Mortgage buyer Freddie Mac said Thursday that the average interest rate on 30-year fixed-rate home loans declined to 3.97 percent this week from 4.08 percent last week. Interest rates on mortgages began to rise after President Donald Trump won the November election. But they've started falling as the fate of tax reform and other policies has become uncertain.
The 30-year rate stood at 3.59 percent a year ago and averaged 3.65 percent in 2016, the lowest level in records dating to 1971. Lower rates make it easier for homebuyers to afford their monthly mortgage payments.
The rate on 15-year mortgages declined to 3.23 percent from 3.34 percent last week.
The recent drop also illustrates the range of factors that affect mortgage rates. The average 30-year rate has declined steadily in recent weeks — it was 4.23 percent a month ago — even as the Federal Reserve has lifted the short-term rate it controls three times in the past 15 months.
And Fed policymakers have signaled more hikes are likely to come this year as long as the economy keeps growing.

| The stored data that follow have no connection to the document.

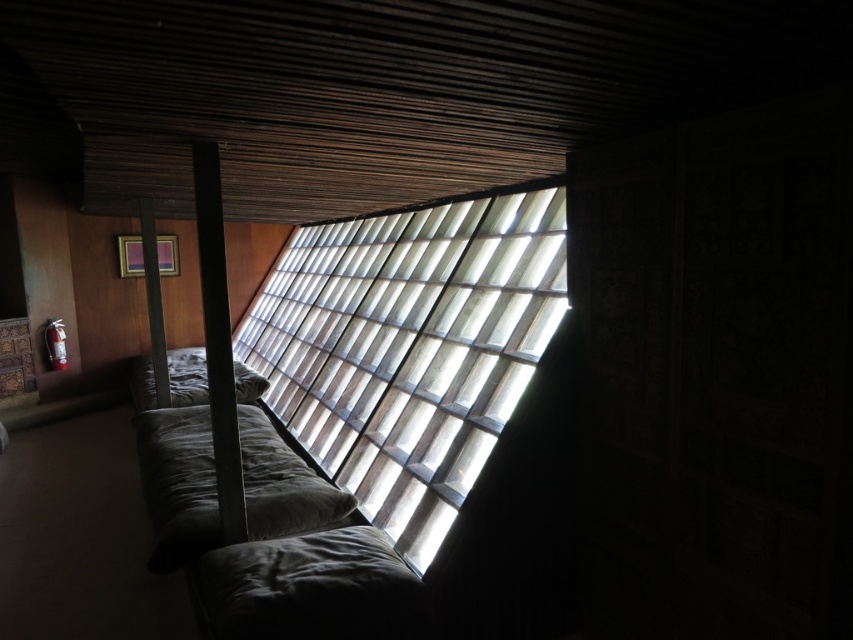 Question: Does black matte beam at center appear on the right side of matte gray beam at center?

Choices:
 (A) no
 (B) yes

Answer: (B)

Question: Can you confirm if translucent wood window at center is positioned below matte gray beam at center?

Choices:
 (A) yes
 (B) no

Answer: (A)

Question: Which point appears farthest from the camera in this image?

Choices:
 (A) (149, 296)
 (B) (198, 225)
 (C) (219, 588)

Answer: (A)

Question: Which point is farther to the camera?

Choices:
 (A) black matte beam at center
 (B) dark gray fabric pillow at center
 (C) velvet green bed at center
 (D) matte gray beam at center

Answer: (B)

Question: Considering the relative positions of velvet green bed at center and matte gray beam at center in the image provided, where is velvet green bed at center located with respect to matte gray beam at center?

Choices:
 (A) right
 (B) left

Answer: (A)

Question: Among these objects, which one is farthest from the camera?

Choices:
 (A) translucent wood window at center
 (B) matte gray beam at center
 (C) black matte beam at center

Answer: (B) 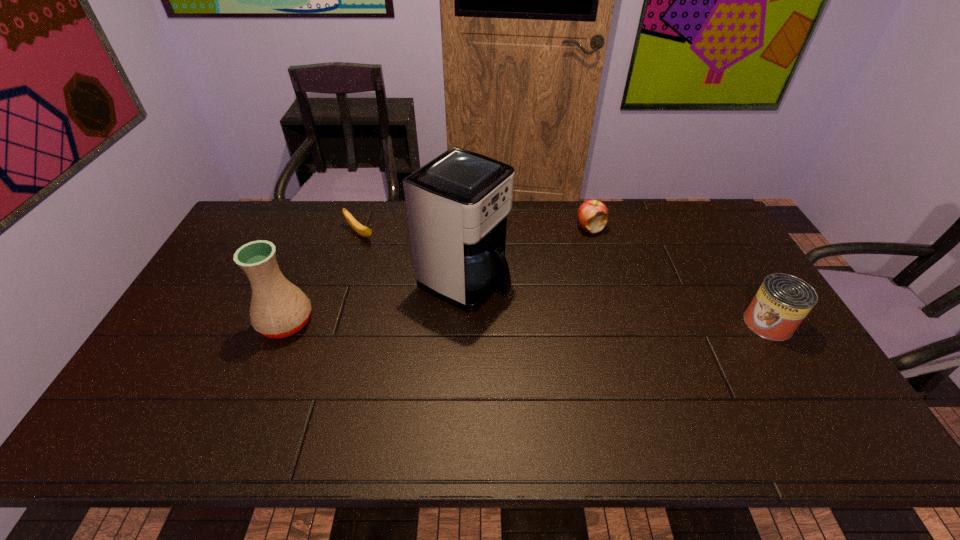 The width and height of the screenshot is (960, 540). Identify the location of free space on the desktop that is between the fourth shortest object and the third tallest object and is positioned on the bitten side of the fourth object from left to right. (546, 323).

Locate an element on the screen. free space on the desktop that is between the pottery and the third tallest object and is positioned at the stem of the banana is located at coordinates (482, 323).

Where is `vacant space on the desktop that is between the second tallest object and the third tallest object and is positioned on the front panel of the third object from right to left`? vacant space on the desktop that is between the second tallest object and the third tallest object and is positioned on the front panel of the third object from right to left is located at coordinates (554, 323).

Mortgage rates, however, more closely track the yield on the 10-year Treasury note, rather than the Fed's decisions. That yield rose after the election in anticipation of faster growth and greater inflation under President Trump.
Yet as investors have downgraded their expectations for tax cuts and infrastructure spending, the yield on the 10-year has fallen. That has led mortgage rates lower as well.